How to understand the negative specific heat of a massless Majorana fermion in one dimension?

Question

Let us consider a massless Majorana fermion on a ring of length $L$ with a periodic boundary condition at a temperature $T$. Then the conformal field theory calculation tells us that the quantum partition function of this single Majorana is ($k_\text{B}\equiv1$) \begin{eqnarray} Z(T,L)=\chi_{1/16}(\tau)\chi^*_{1/16}(\tau)|_{\tau=i/(LT)}, \end{eqnarray} where $\chi_{h}(\tau)$ is the Virasoro character of the primary field with conformal dimension $h$. Then when the system size is large $LT\gg1$, the asymptotic behavior of the partition function is \begin{eqnarray} Z(T,L)&\approx&\exp\left\{\frac{\pi LT}{6}[c-12(h+\bar{h})]\right\}, \end{eqnarray} where $h=\bar{h}=1/16$ namely the lowest value of the Virasoro generators $L_0$ and $\bar{L}_0$ of the massless Majorana with a central charge $c=1/2$.
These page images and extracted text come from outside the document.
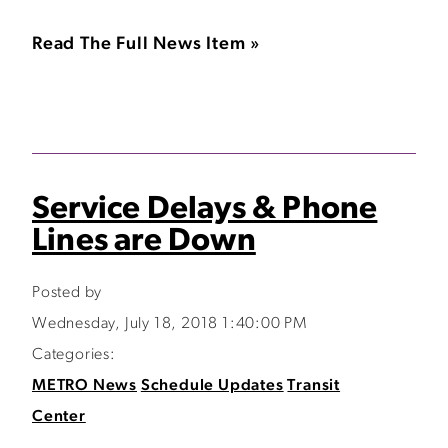
Read The Full News Item »
Service Delays & Phone
Lines are Down
Posted by
Wednesday, July 18, 2018 1:40:00 PM
Categories:
METRO News
Schedule Updates
Transit
Center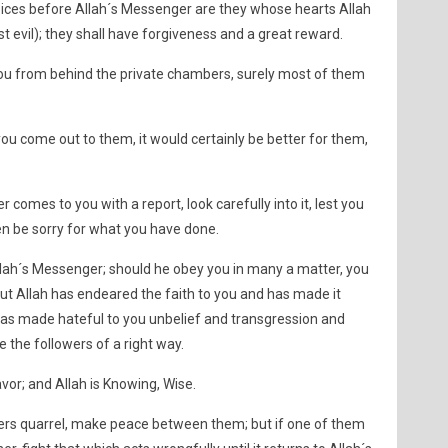
oices before Allah´s Messenger are they whose hearts Allah
t evil); they shall have forgiveness and a great reward.
 you from behind the private chambers, surely most of them
 you come out to them, it would certainly be better for them,
r comes to you with a report, look carefully into it, lest you
en be sorry for what you have done.
lah´s Messenger; should he obey you in many a matter, you
 but Allah has endeared the faith to you and has made it
has made hateful to you unbelief and transgression and
e the followers of a right way.
vor; and Allah is Knowing, Wise.
evers quarrel, make peace between them; but if one of them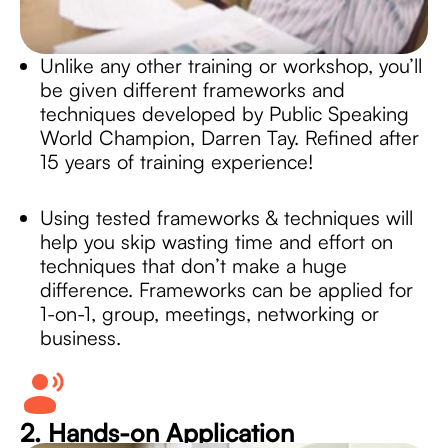
Unlike any other training or workshop, you’ll
be given different frameworks and
techniques developed by Public Speaking
World Champion, Darren Tay. Refined after
15 years of training experience!
Using tested frameworks & techniques will
help you skip wasting time and effort on
techniques that don’t make a huge
difference. Frameworks can be applied for
1-on-1, group, meetings, networking or
business.
2. Hands-on Application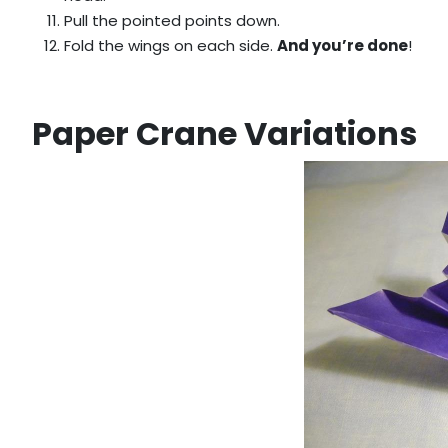
Pull the pointed points down.
Fold the wings on each side.
And you’re done
!
Paper Crane Variations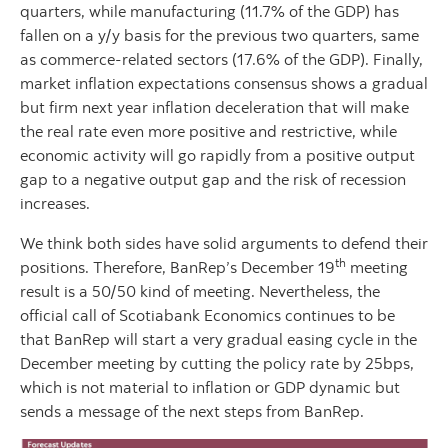
quarters, while manufacturing (11.7% of the GDP) has
fallen on a y/y basis for the previous two quarters, same
as commerce-related sectors (17.6% of the GDP). Finally,
market inflation expectations consensus shows a gradual
but firm next year inflation deceleration that will make
the real rate even more positive and restrictive, while
economic activity will go rapidly from a positive output
gap to a negative output gap and the risk of recession
increases.
We think both sides have solid arguments to defend their
th
positions. Therefore, BanRep’s December 19
meeting
result is a 50/50 kind of meeting. Nevertheless, the
official call of Scotiabank Economics continues to be
that BanRep will start a very gradual easing cycle in the
December meeting by cutting the policy rate by 25bps,
which is not material to inflation or GDP dynamic but
sends a message of the next steps from BanRep.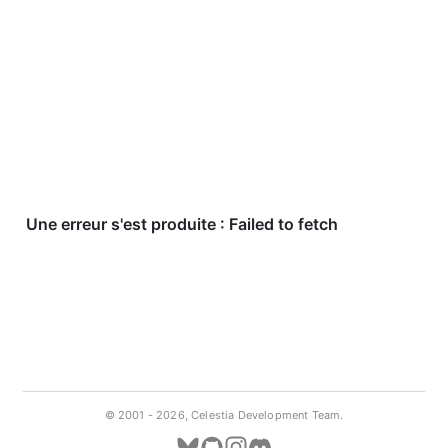
© 2001 -
2026, Celestia Development Team.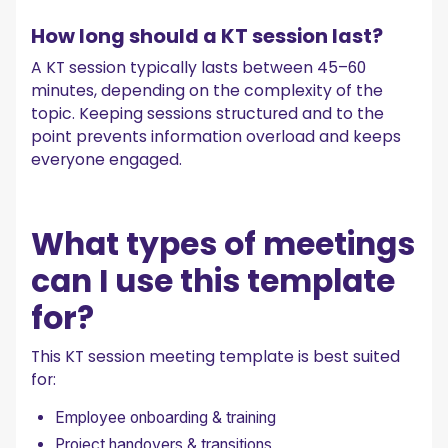
How long should a KT session last?
A KT session typically lasts between 45–60
minutes, depending on the complexity of the
topic. Keeping sessions structured and to the
point prevents information overload and keeps
everyone engaged.
What types of meetings
can I use this template
for?
This KT session meeting template is best suited
for:
Employee onboarding & training
Project handovers & transitions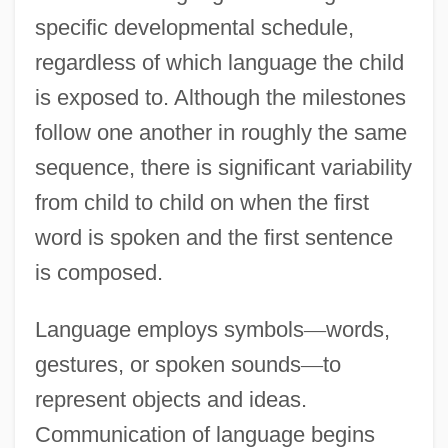
specific developmental schedule,
regardless of which language the child
is exposed to. Although the milestones
follow one another in roughly the same
sequence, there is significant variability
from child to child on when the first
word is spoken and the first sentence
is composed.
Language employs symbols
—
words,
gestures, or spoken sounds
—
to
represent objects and ideas.
Communication of language begins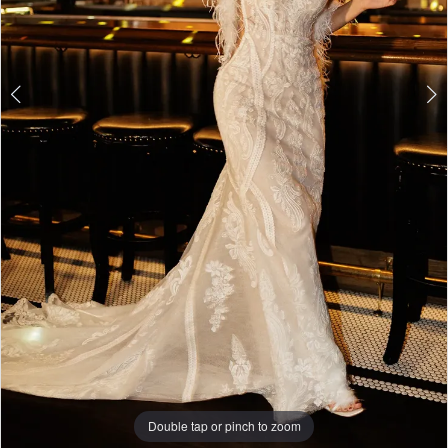
Double tap or pinch to zoom
Double tap or pinch to zoom
Double tap or pinch to zoom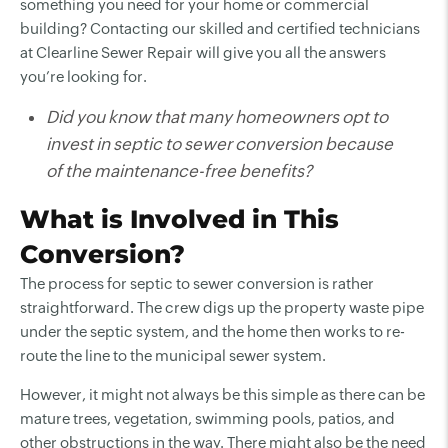
something you need for your home or commercial
building? Contacting our skilled and certified technicians
at Clearline Sewer Repair will give you all the answers
you’re looking for.
Did you know that many homeowners opt to
invest in septic to sewer conversion because
of the maintenance-free benefits?
What is Involved in This
Conversion?
The process for septic to sewer conversion is rather
straightforward. The crew digs up the property waste pipe
under the septic system, and the home then works to re-
route the line to the municipal sewer system.
However, it might not always be this simple as there can be
mature trees, vegetation, swimming pools, patios, and
other obstructions in the way. There might also be the need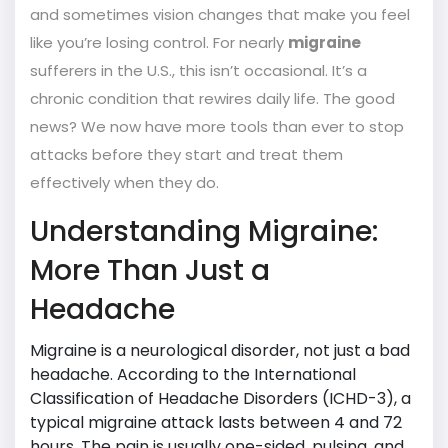
and sometimes vision changes that make you feel
like you’re losing control. For nearly
migraine
sufferers in the U.S., this isn’t occasional. It’s a
chronic condition that rewires daily life. The good
news? We now have more tools than ever to stop
attacks before they start and treat them
effectively when they do.
Understanding Migraine:
More Than Just a
Headache
Migraine is a neurological disorder, not just a bad
headache. According to the International
Classification of Headache Disorders (ICHD-3), a
typical migraine attack lasts between 4 and 72
hours. The pain is usually one-sided, pulsing, and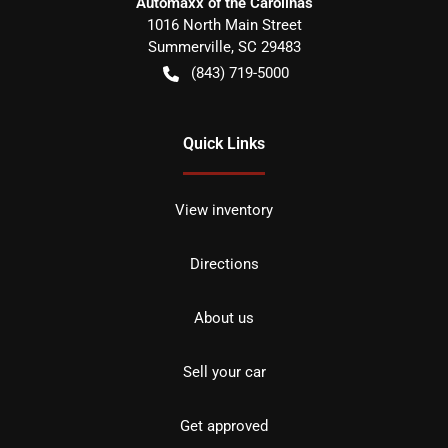
Automaxx of the Carolinas
1016 North Main Street
Summerville
,
SC
29483
(843) 719-5000
Quick Links
View inventory
Directions
About us
Sell your car
Get approved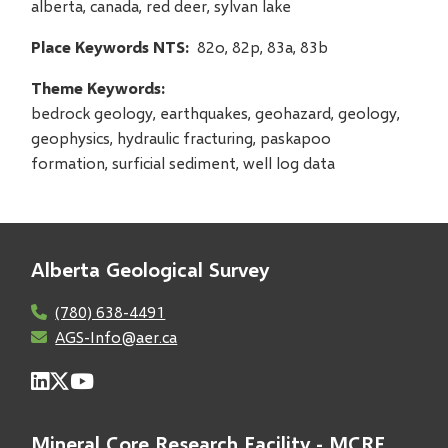
alberta, canada, red deer, sylvan lake
Place Keywords NTS
82o, 82p, 83a, 83b
Theme Keywords
bedrock geology, earthquakes, geohazard, geology,
geophysics, hydraulic fracturing, paskapoo
formation, surficial sediment, well log data
Alberta Geological Survey
(780) 638-4491
AGS-Info@aer.ca
Mineral Core Research Facility - MCRF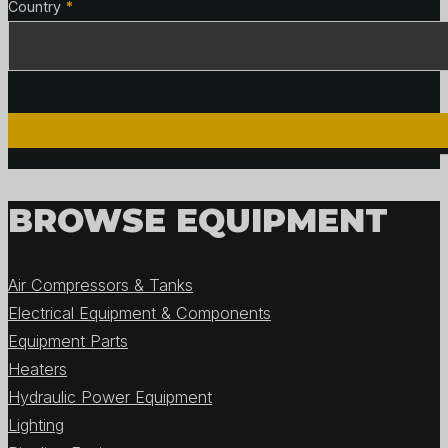
Country
*
BROWSE EQUIPMENT
Air Compressors & Tanks
Electrical Equipment & Components
Equipment Parts
Heaters
Hydraulic Power Equipment
Lighting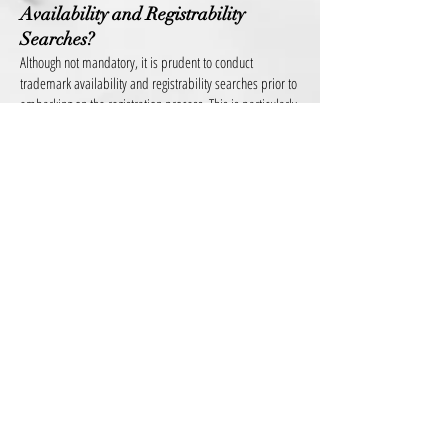
Availability and Registrability
Searches?
Although not mandatory, it is prudent to conduct
trademark availability and registrability searches prior to
embarking on the registration process. This is particularly
relevant for the launch of new brands. The trademark
search will determine whether there may be challenges
that could pose an obstacle to your company’s
registration and/or use of the trademark. As mentioned
above, not every trademark is capable of registration.
Also, the search is important as we can determine
whether another entity is already using a trademark that
is identical or similar to your company’s trademark.
What if I get a cease and desist letter?
These types of letters are usually sent as a warning and
should not be ignored. The letter informs the recipient
that they have allegedly infringed the sender’s intellectual
property rights, and asks them to stop their actions
immediately. The letter warns the recipient of potential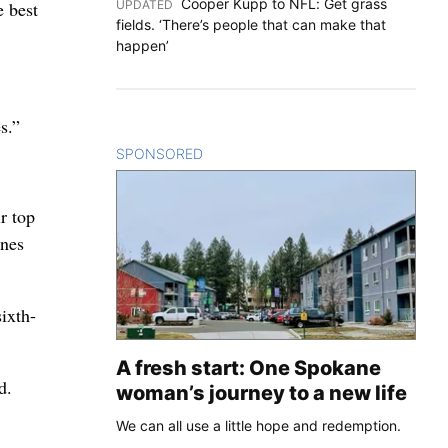
Cooper Kupp to NFL: Get grass
UPDATED
:
e best
fields. ‘There’s people that can make that
happen’
s.”
SPONSORED
CONTENT
r top
rnes
ixth-
A fresh start: One Spokane
d.
woman’s journey to a new life
We can all use a little hope and redemption.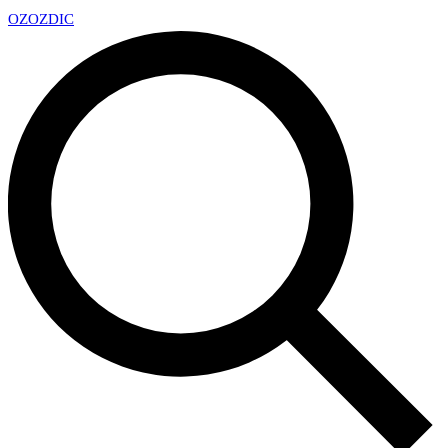
OZ
OZDIC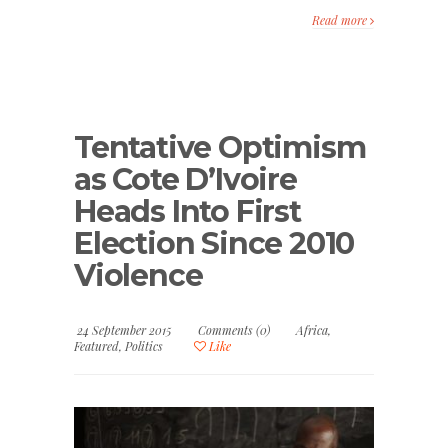
Read more
Tentative Optimism
as Cote D’Ivoire
Heads Into First
Election Since 2010
Violence
24 September 2015
Comments (0)
Africa
,
Featured
,
Politics
Like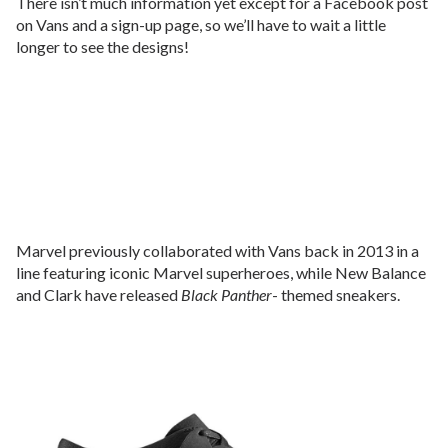
There isn’t much information yet except for a Facebook post
on Vans and a sign-up page, so we’ll have to wait a little
longer to see the designs!
Marvel previously collaborated with Vans back in 2013 in a
line featuring iconic Marvel superheroes, while New Balance
and Clark have released
Black Panther
- themed sneakers.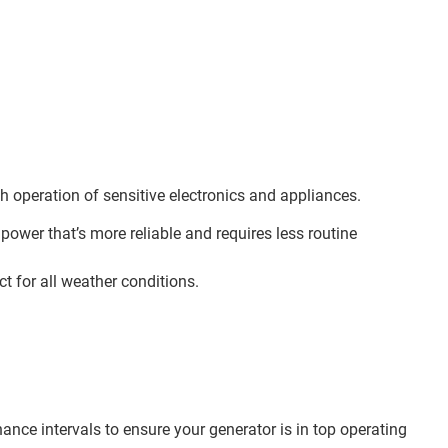
th operation of sensitive electronics and appliances.
 power that’s more reliable and requires less routine
 for all weather conditions.
ance intervals to ensure your generator is in top operating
Therefore, we can obtain the specific heat per unit length as \begin{eqnarray} c_v&=&\frac{1}{L}T\frac{\partial^2}{\partial T^2}[T\ln(Z(T,L))]\\ &=&\frac{\pi T}{3}(c-12h-12\bar{h})\\ &=&-\frac{\pi T}{3}\\ &<&0\text{ (when $T>0$)}. \end{eqnarray} My question is how to understand this negative specific heat and does it mean that Majorana fermion is thermally unstable at all at any finite temperature?

Answer 1

The free energy per unit lenth of a chiral $c=1$ Dirac fermion, or a non-chiral $c=1/2$ massless Majorana is $$ \beta F/L = -\int_{-\infty}^{\infty} \frac{dk}{2\pi} \ln(1+ e^{-\beta v_f \hbar |k|})\\ = - \frac{1}{\pi \beta v_f\hbar }\sum_{n=1}^\infty(-1)^{n+1}\frac 1{n^2}\\ = - \frac {\pi }{12 }\frac1 {\beta v_f\hbar } \nonumber $$

For general central charge $c$ we have
$$ F/L= -\frac{\pi c}{6\beta^2 v_F \hbar} $$ this is negative, but the internal energy is $$ \langle E\rangle/L=\frac{\partial}{\partial \beta}(\beta F/L)= +\frac{\pi c}{6\beta^2 v_F \hbar}=\frac{\pi}{12\beta^2 v_F \hbar}= \frac{\pi k_B^2 T^2}{12 v_F \hbar}. $$ The specific heat is then $$ (1/L)\frac{\partial \langle E\rangle}{\partial T}=\frac{\pi c k_B^2 T}{3v_F \hbar}=\frac{\pi k_B^2 T}{6v_F \hbar} $$ This is positive and depends only on $c$ as it should. I don't know where you get the weight $h$ bits from. I think there are additional factors to be included in expression for the thermodynamic partition function in terms of the the Virasoro characters, but it's too long since I worked on this stuff, and my copy of Di Francisco in in my inaccessible office.